It’s nothing new that Americans are working and living longer. But with 401(k)s, IRAs, Roth IRAs and the old money-under-the-mattress plan, what could possibly be added to secure Americans’ financial security? Pension Advisory Group thinks it has the answer — a new group long-term disability insurance product.
“When a person becomes disabled, their defined contribution becomes disabled,” says Paul Hinson, president of Pension Advisory Group. “So with that in mind, we sat down to build a plan.”
The product, called the Retirement Income Assurance Policy, is purchased by an employer for all employees who participate in the 401(k), 403(b) or 457 qualified retirement plans. In the event that an employee becomes disabled, Pension Advisory Group holds the money that accrues in the RIAP in trust. Hinson says it’s intended to “mirror their 401(k)” that was rendered defunct as a result of their injury. As such, the RIAP money is paid out when the employee reaches retirement.
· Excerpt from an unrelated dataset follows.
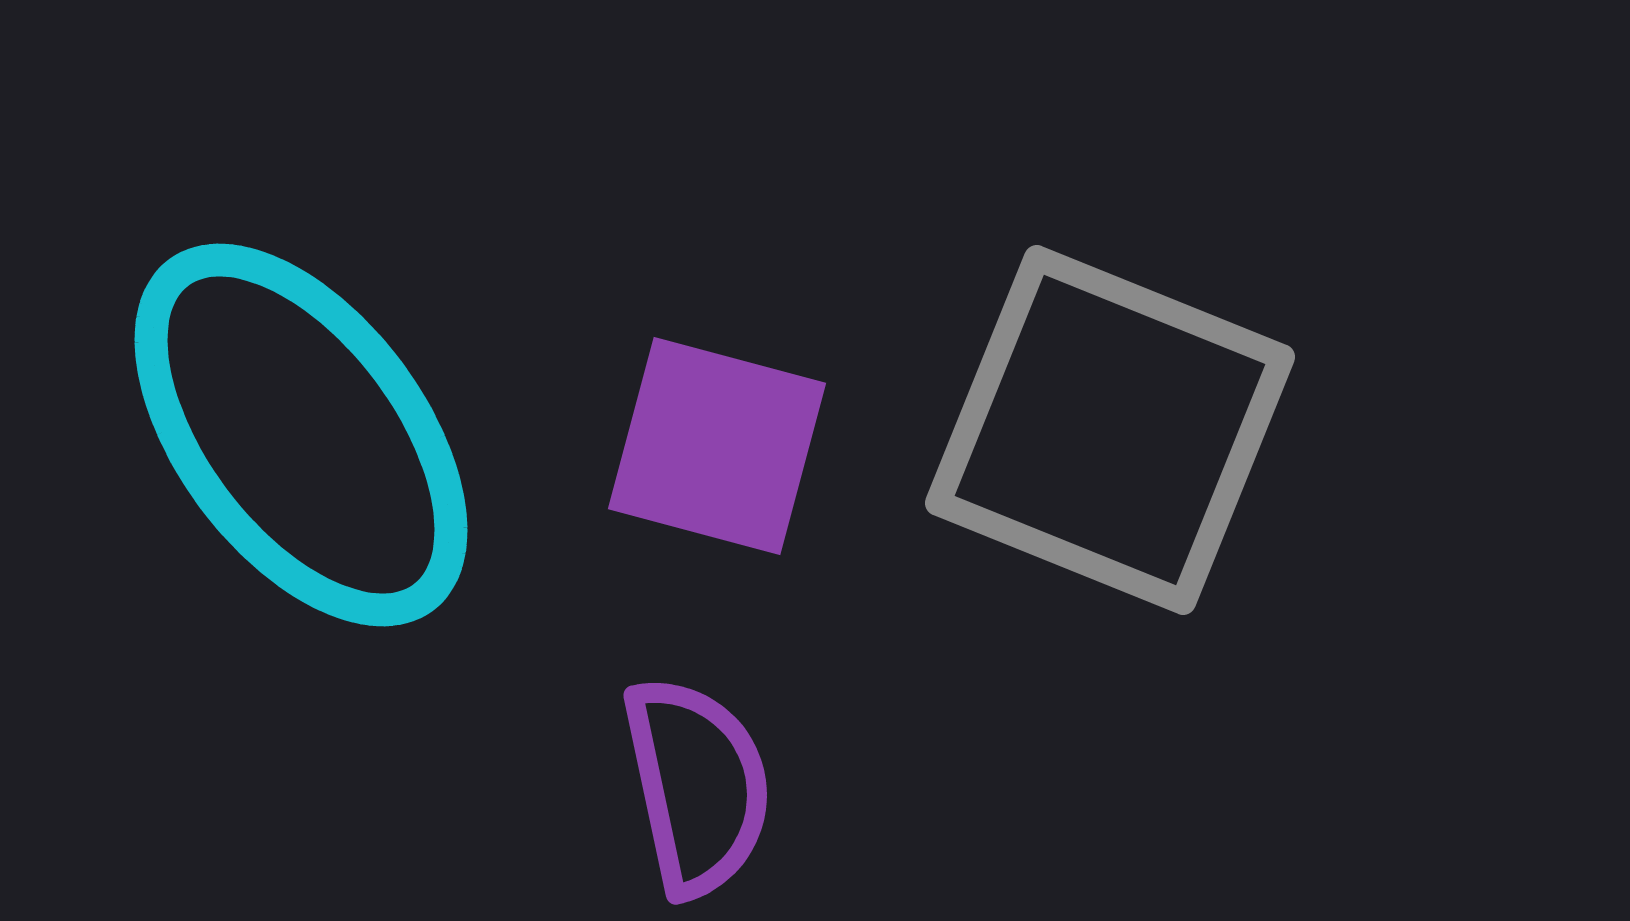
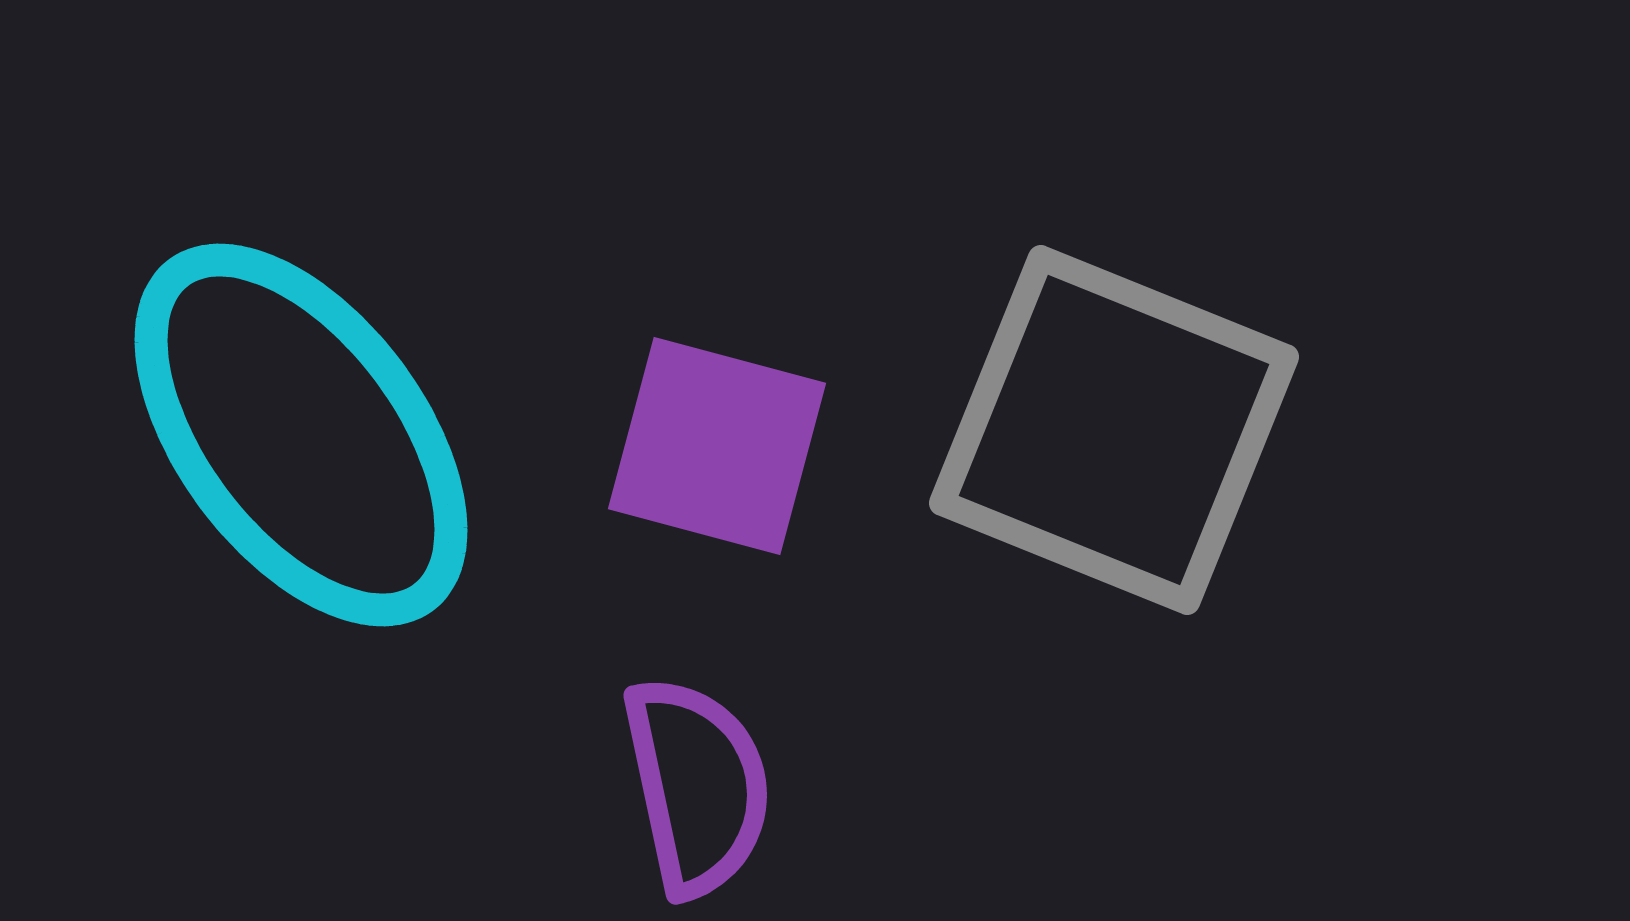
gray square: moved 4 px right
With about one in four adults expected to experience a long-term disability during their lifetime, Barry Lundquist, president of the Council for Disability Awareness, thinks this is a no-brainer, especially for younger generations. “If you’re an older person today this is important but it’s not going to put that much into their retirement fund if something happens, but if you’re say 30 [years old], it would be a significant nest egg,” Lundquist says.
There is no cost to the individual for this product and Hinson says the price for the employer has been reduced substantially. One company, for example, purchased RIAP for its employees at 1.5% of the organization’s total operating budget. “This is the most inexpensive thing you can add to your portfolio of benefits to retain existing employees and gain new ones,” Hinson says. “This differentiates itself.”
Lundquist agrees and says that while a lot of companies have looked at creating this sort of program, it was Pension Advisory Group that made it happen. There are several other companies that add disability income to 401(k)s or 403(b)s, Corporate Compensation Plans in Connecticut is one, but Hinson says that none of his competitors hold the retirement money in trust like Pension — the others pay lump-sums. The Corporate Compensation Plan website confirms this, “Your company can amend your key employees’ employment contracts (or create new ones) to provide them with up to $5,000,000 in lump- sum tax-free cash payments when their careers are ended because of an injury or illness.”
Hinson says his product removes the “moral hazard” by not paying out in a lump-sum. He adds that the company is “actively seeking” brokers who sell retirement plans for the product.